Myzostoma indocuniculus, Summers, Mindi M., Al-Hakim, Iin Inayat & Rouse, Greg W., 2014

Myzostoma indocuniculus n. sp. Summers, Al-Hakim & Rouse

Fig. 4 View FIGURE 4 J–K

Holotype: MZB Pol. 0 0 129 (1 spm: in 70% ethanol after formalin fixation). Mios Kon, Raja Ampat, Indonesia (0°29'55.54"S, 130°43'38.14"E), less than 20 m. Collected using scuba on 24 October 2013 by MMS and GWR.

Host. Clarkcomanthus alternans (Carpenter) ( Comatulidae , Comatulida , Crinoidea). SIO-BIC E6161. Genbank (COI—KM491779).

Paratypes: SIO-BIC A3763 paragenophores (2 spms: 1—in 70% ethanol after formalin fixation, 1—95% ethanol). Genbank (COI—KM014209). Same host and locality.

Etymology. Named for the type locality in Indonesia and the ‘bunny-ear’ caudal processes—a feature shared with its closest relatives Myzostoma cuniculus Eeckhaut et al., 1998 and M. pseudocuniculus Lanterbecq & Eeckhaut 2003 .

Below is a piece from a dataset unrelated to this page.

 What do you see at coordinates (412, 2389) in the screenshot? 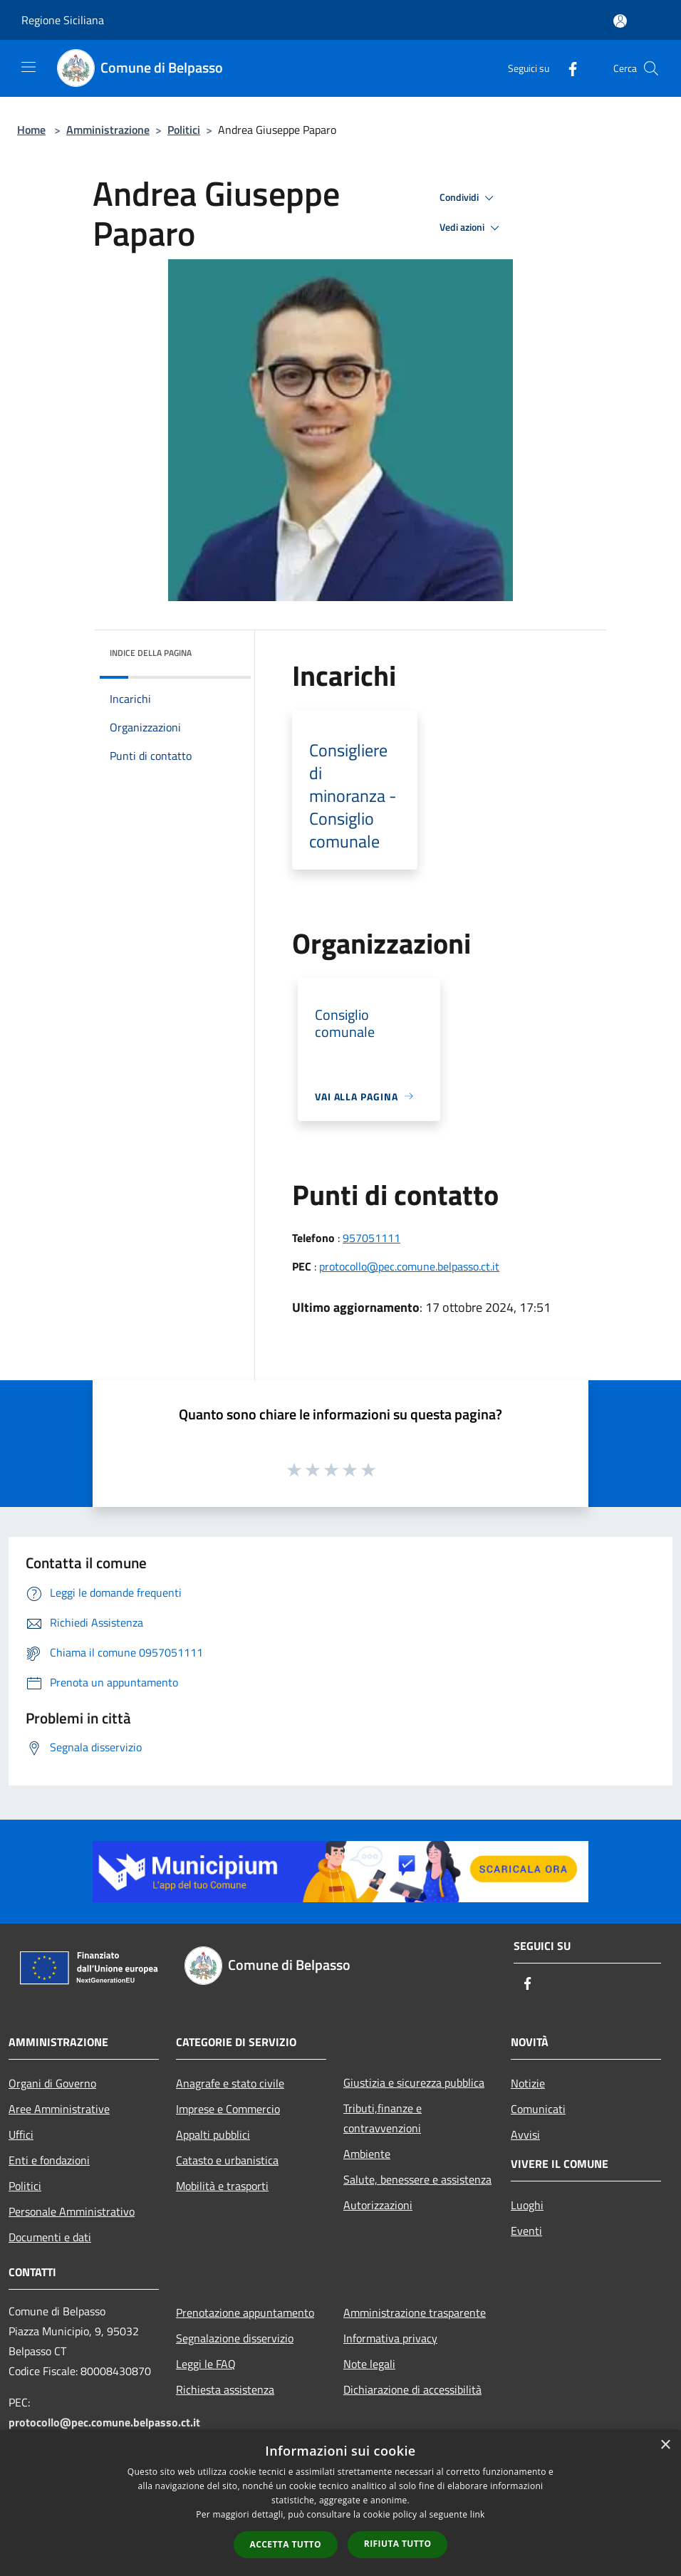
I see `Dichiarazione di accessibilità` at bounding box center [412, 2389].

Diagnosis and description. Holotype body oval, separated posteriorly into two broad ‘ear-shaped’ caudal processes, slightly longer than length of main body ( Fig. 4 View FIGURE 4 J). Length ~ 2.2 mm, width ~ 1.5 mm following fixation. Caudal processes twice as long as wide. Two long posterior cirri on each caudal process of holotype [2–4 observed on paratypes]. Main body has scalloped margin with 18 cirri, first and last pair very long, second pair long, pairs 3–8 short ( Fig. 4 View FIGURE 4 K). Mouth and cloaca terminal, cloaca between caudal appendages. Five pairs of parapodia. Color dark red-brown in life, color faded in preservative.

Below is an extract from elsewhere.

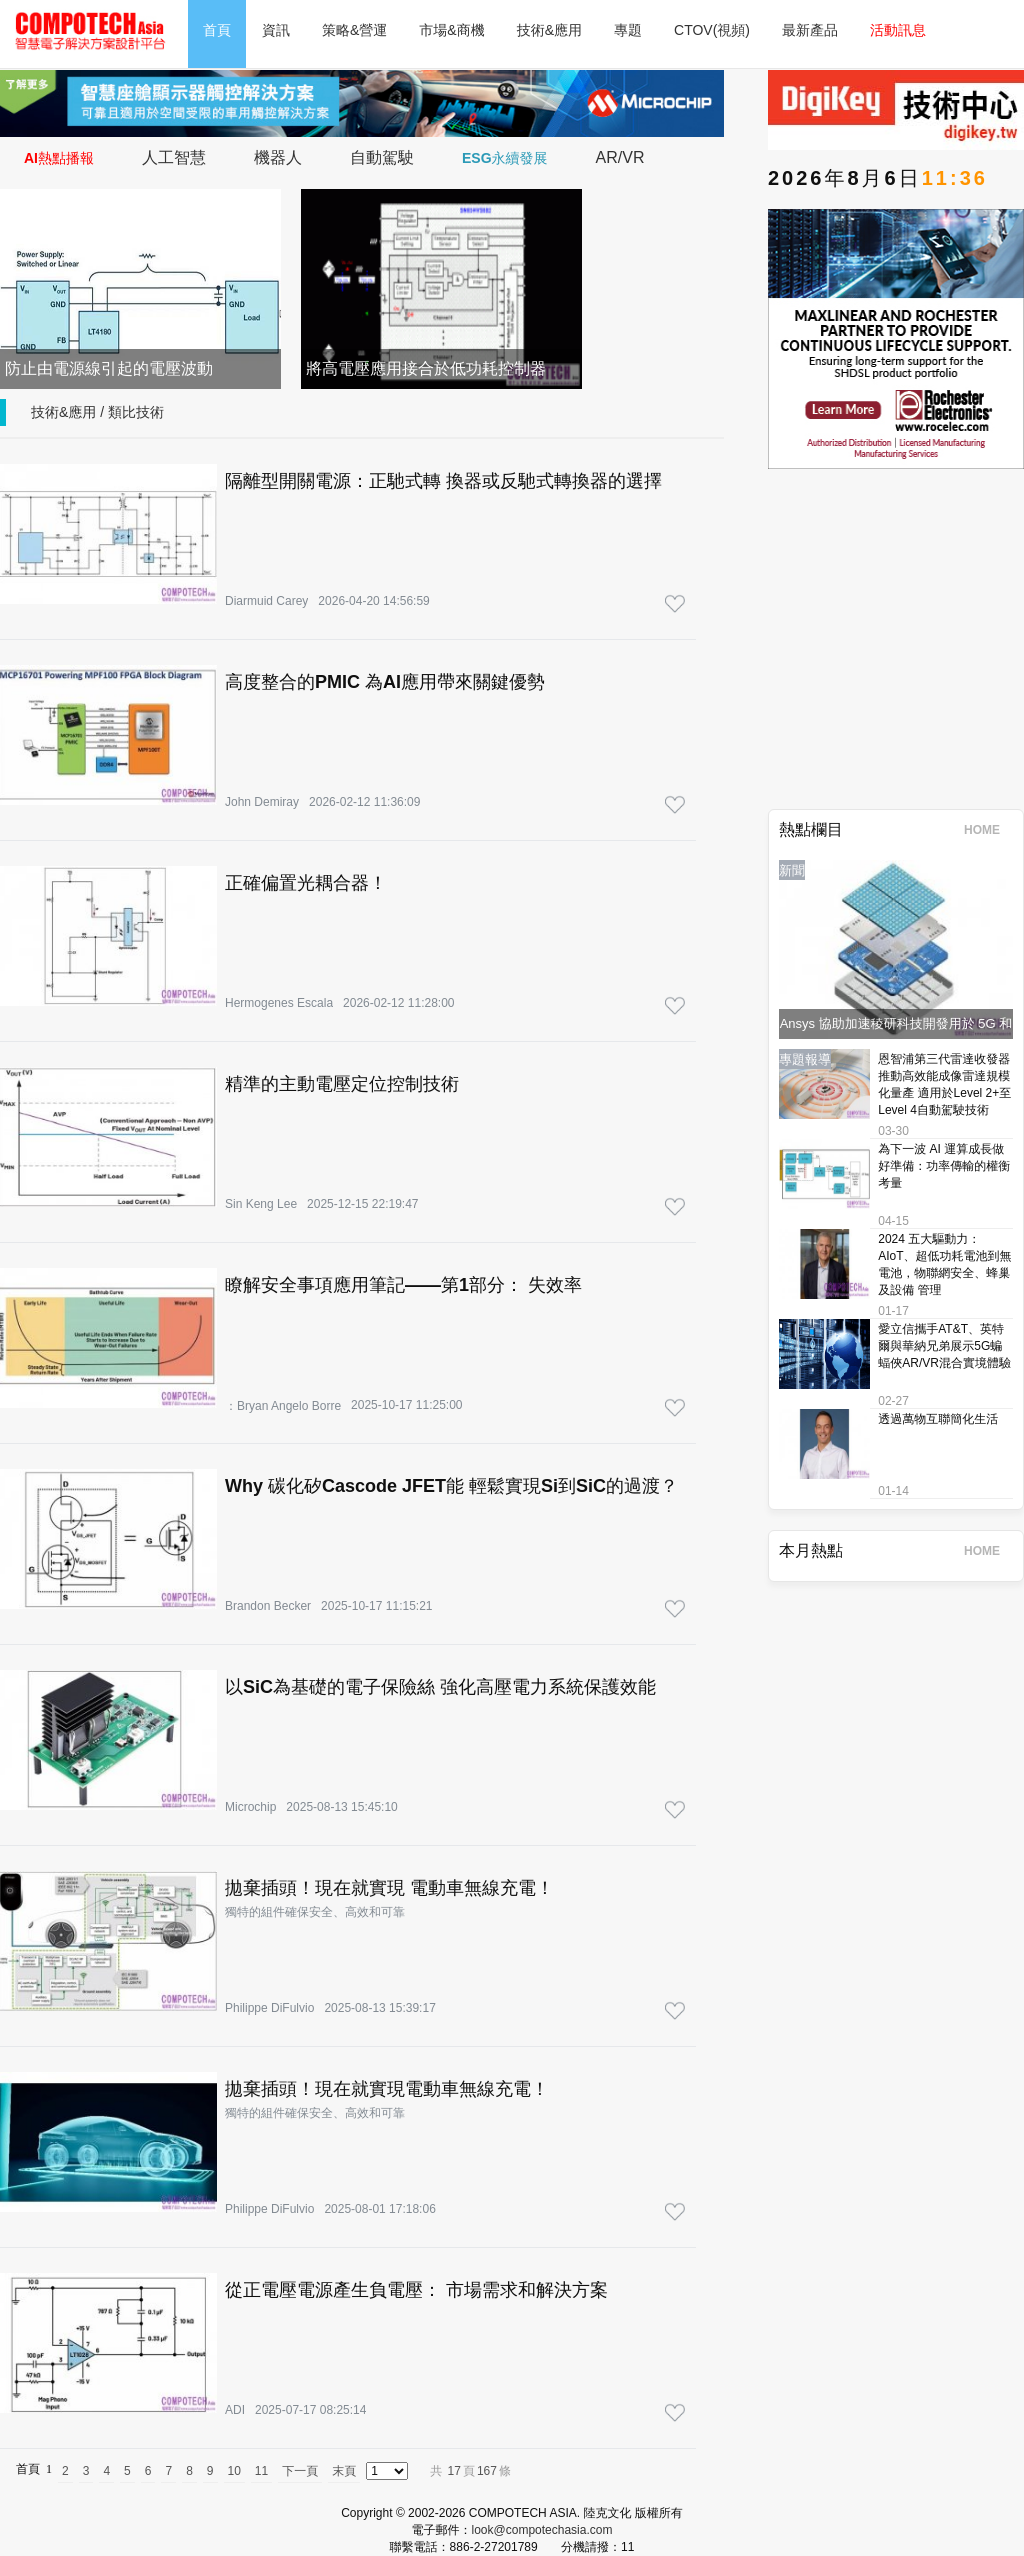 Image resolution: width=1024 pixels, height=2556 pixels. I want to click on 末頁, so click(344, 2471).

Remarks. Two other species have ‘ear-shaped’ caudal processes. Myzostoma cuniculus Eeckhaut et al., 1998 has been recorded from Hansa Bay, Papua New Guinea and McCluer Islands, Australia, associated with Clarkcomanthus albinotus Rowe et al. , Clarkcomanthus littoralis Rowe et al. (likely = C. albinotus , see Summers et al. (in prep )), and Comanthus wahlbergii (Müller) (Eeckhaut et al. 1998) . Myzostoma pseudocuniculus Lanterbecq & Eeckhaut, 2003 was described from Toliara, Madagascar on Comanthus sp. aff. wahlbergii (later reported as Comanthus parvicirrus by the original authors in Lanterbecq et al. (2006)). These two species and Myzostoma indocuniculus n. sp. formed a well-supported clade in the molecular phylogeny of Summers & Rouse (2014).

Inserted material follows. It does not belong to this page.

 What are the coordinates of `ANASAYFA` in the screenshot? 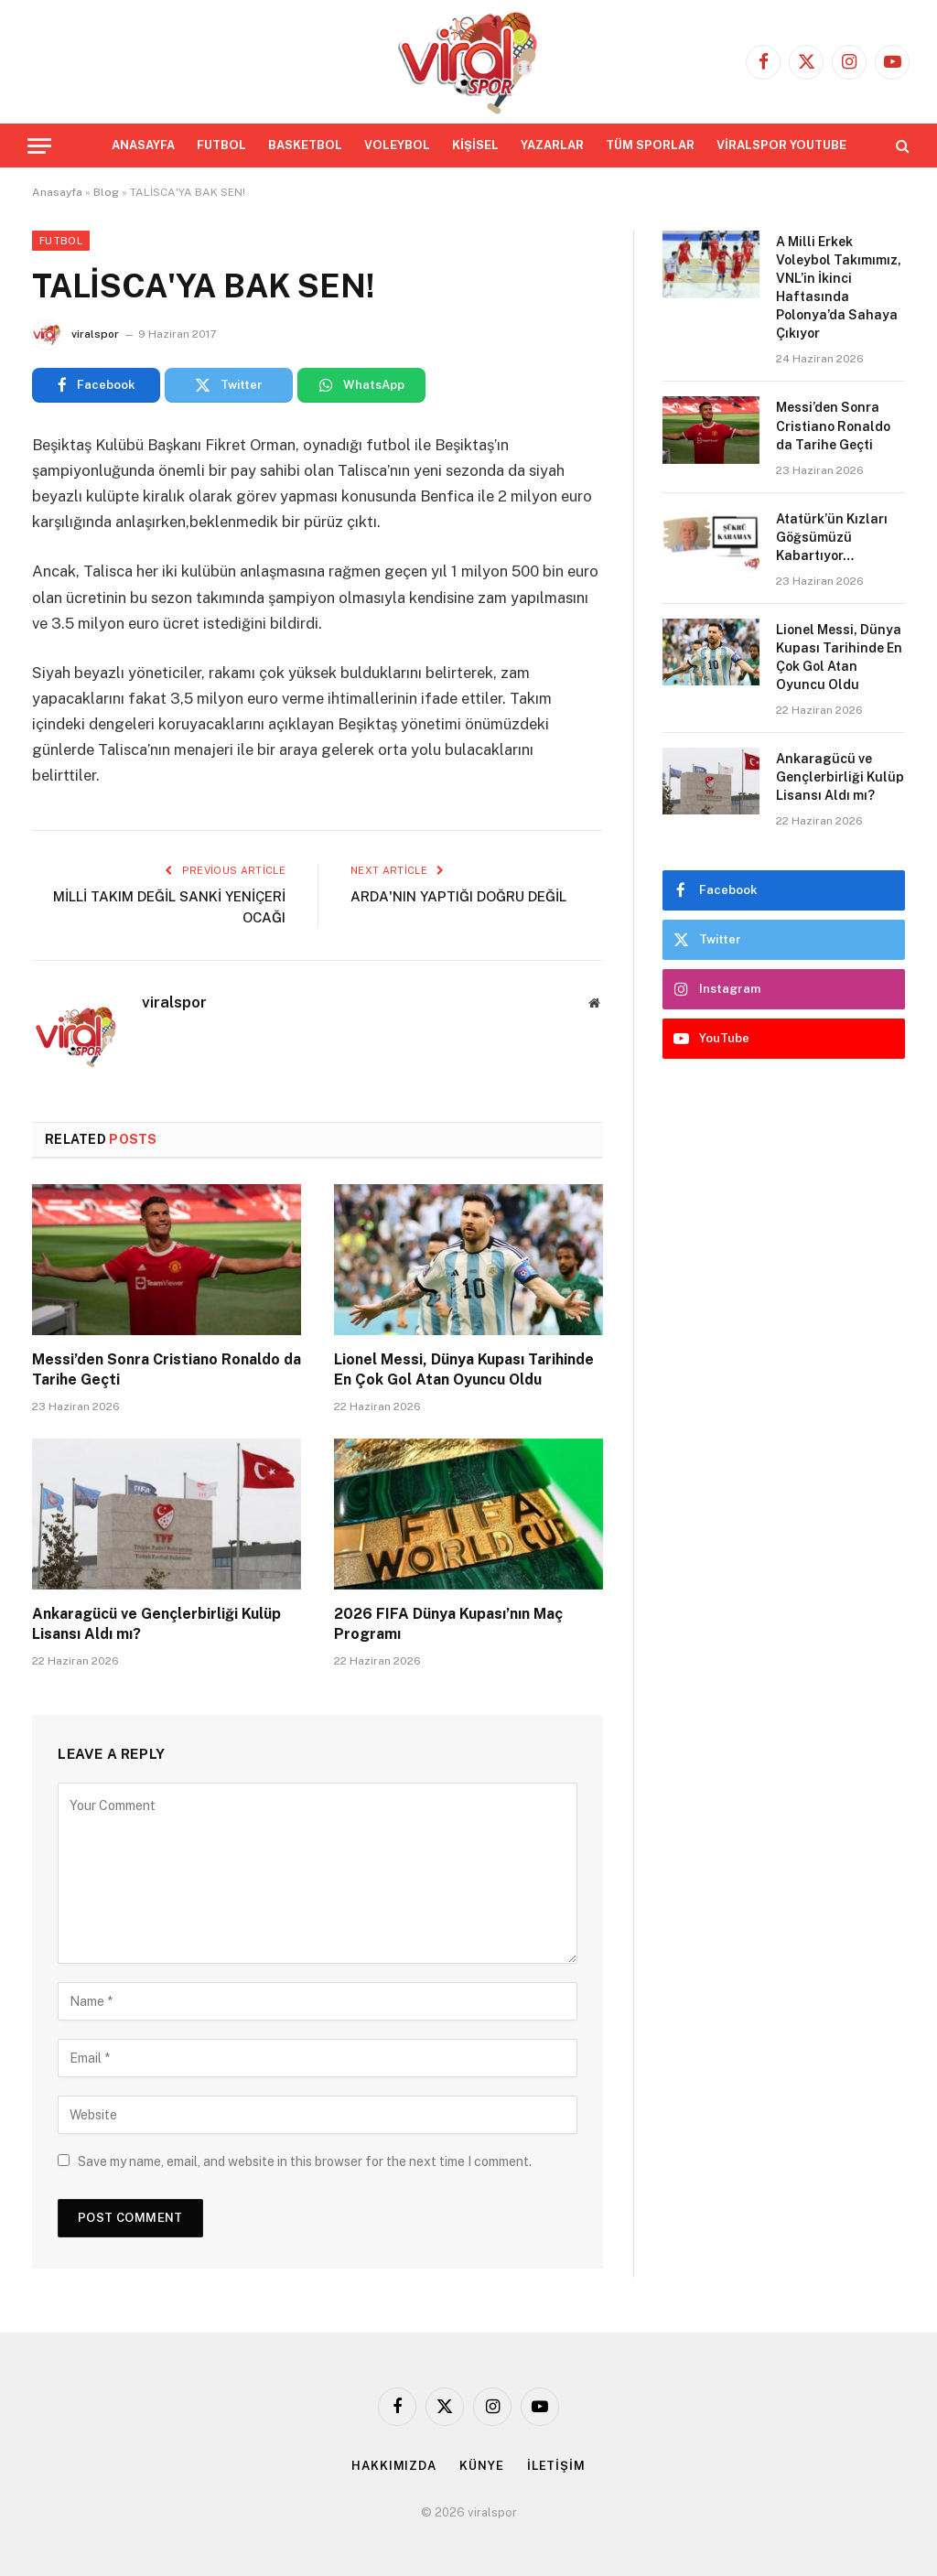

Myzostoma indocuniculus n. sp. is distinguished from both M. cuniculus and M. pseudocuniculus by molecular data and occupied host. In addition, Myzostoma indocuniculus n. sp. differs from M. cuniculus by the presence of cirri on the caudal processes (caudal processes acirrate in M. cuniculus ) and three pairs of long cirri on the trunk ( M. cuniculus has 20 trunk cirri, all approximately equal in size). It can be distinguished from M. pseudocuniculus by its elongate form, longer and more developed caudal processes, and uniform color. Eeckhaut et al. (1998) also reported specimens of four undescribed species close to M. cuniculus from Okinawa, Enewatak Atoll, and southern Papua New Guinea. The description of those specimens does not match Myzostoma indocuniculus n. sp.